The fat samples of each GM breed were diluted for analysis in n-hexane and filtered using a 0.22 µm filter membrane. TAG species of each MF sample were detected with the UPCC system (Waters, Milford, MA, USA) coupled with an ACQUITY UPCC BEH-2EP analytical column (150 mm × 3.0 mm, 1.7 μm, Waters, USA). The column temperature was adjusted to 50 °C. The mobile phase (flow rate 1 mL min−1) comprised of (A) supercritical fluid CO2 (purity ≥ 99.999%) and (B) ethanol–acetonitrile (1:1, v/v). A linear gradient elution was set as follows: 2–0.3% B (0–1 min); 0.3–0.6% B (1–18 min); 0.6–2% B (18–18.1 min); and 2% B (2.9 min). Ammonium formate (10 mM) was utilized as a compensation solution (split ratio 1:8, flow rate 0.2 mL min−1). For each analysis, the injection volume was 1 μL with a concentration of 1 mg mL−1.

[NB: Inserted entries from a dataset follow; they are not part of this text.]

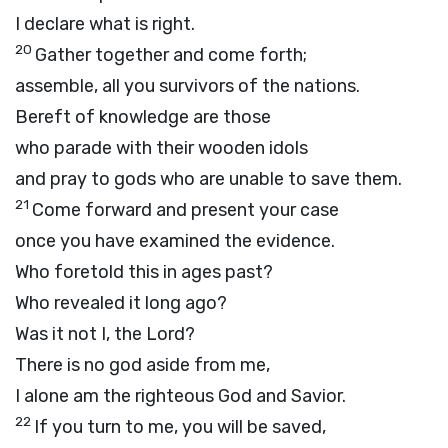
I declare what is right.
20
Gather together and come forth;
assemble, all you survivors of the nations.
Bereft of knowledge are those
who parade with their wooden idols
and pray to gods who are unable to save them.
21
Come forward and present your case
once you have examined the evidence.
Who foretold this in ages past?
Who revealed it long ago?
Was it not I, the
Lord
?
There is no god aside from me,
I alone am the righteous God and Savior.
22
If you turn to me, you will be saved,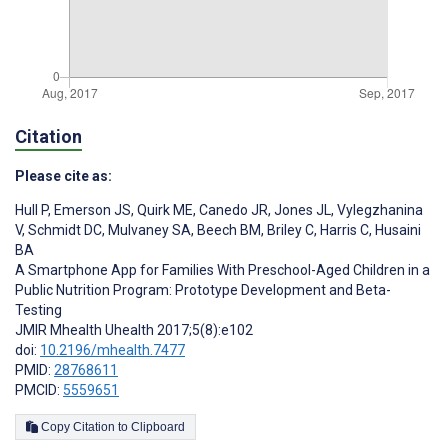
Citation
Please cite as:
Hull P
,
Emerson JS
,
Quirk ME
,
Canedo JR
,
Jones JL
,
Vylegzhanina
V
,
Schmidt DC
,
Mulvaney SA
,
Beech BM
,
Briley C
,
Harris C
,
Husaini
BA
A Smartphone App for Families With Preschool-Aged Children in a
Public Nutrition Program: Prototype Development and Beta-
Testing
JMIR Mhealth Uhealth 2017;5(8):e102
doi:
10.2196/mhealth.7477
PMID:
28768611
PMCID:
5559651
Copy Citation to Clipboard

The mass spectrometry of fat samples was carried out with a Waters Xevo C2-S Q-TOF-MS (MS; Waters, Milford, MA, USA) in positive ion electrospray ionization (ESI+) mode to detect and quantify the TAG species under the following parameters: capillary voltage 3.5 kV; cone voltage 30 eV; ion source temperature 100 °C; desolvation temperature 400 °C; desolvation gas (nitrogen) flow 700 L h−1; and collision gas (argon) flow 50 L h−1. The raw data of UPCC-Q-TOF-MS were collected and examined with Waters Mass-Lynx software (v4.1) in MSE mode. The low and high collision energies were set as 6 eV and 30–45 eV range, respectively. The scan time in the 200–1500 m/z range for each function was set at 0.5 s.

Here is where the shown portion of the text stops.